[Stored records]
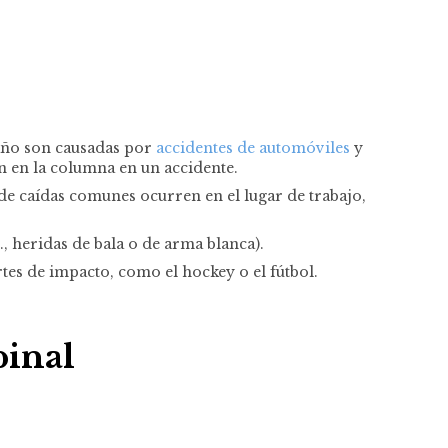
 año son causadas por
accidentes de automóviles
y
n en la columna en un accidente.
 de caídas comunes ocurren en el lugar de trabajo,
., heridas de bala o de arma blanca).
tes de impacto, como el hockey o el fútbol.
pinal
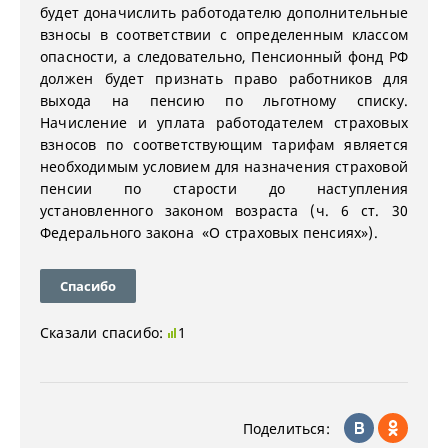
будет доначислить работодателю дополнительные
взносы в соответствии с определенным классом
опасности, а следовательно, Пенсионный фонд РФ
должен будет признать право работников для
выхода на пенсию по льготному списку.
Начисление и уплата работодателем страховых
взносов по соответствующим тарифам является
необходимым условием для назначения страховой
пенсии по старости до наступления
установленного законом возраста (ч. 6 ст. 30
Федерального закона «О страховых пенсиях»).
Спасибо
Сказали спасибо:
1
Поделиться:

- **Action item**: Please return the entries above exactly as they appear, but without the pictures.

- **Response for this exercise**:
 año son causadas por
accidentes de automóviles
y
n en la columna en un accidente.
 de caídas comunes ocurren en el lugar de trabajo,
., heridas de bala o de arma blanca).
tes de impacto, como el hockey o el fútbol.
pinal
будет доначислить работодателю дополнительные
взносы в соответствии с определенным классом
опасности, а следовательно, Пенсионный фонд РФ
должен будет признать право работников для
выхода на пенсию по льготному списку.
Начисление и уплата работодателем страховых
взносов по соответствующим тарифам является
необходимым условием для назначения страховой
пенсии по старости до наступления
установленного законом возраста (ч. 6 ст. 30
Федерального закона «О страховых пенсиях»).
Спасибо
Сказали спасибо:
1
Поделиться:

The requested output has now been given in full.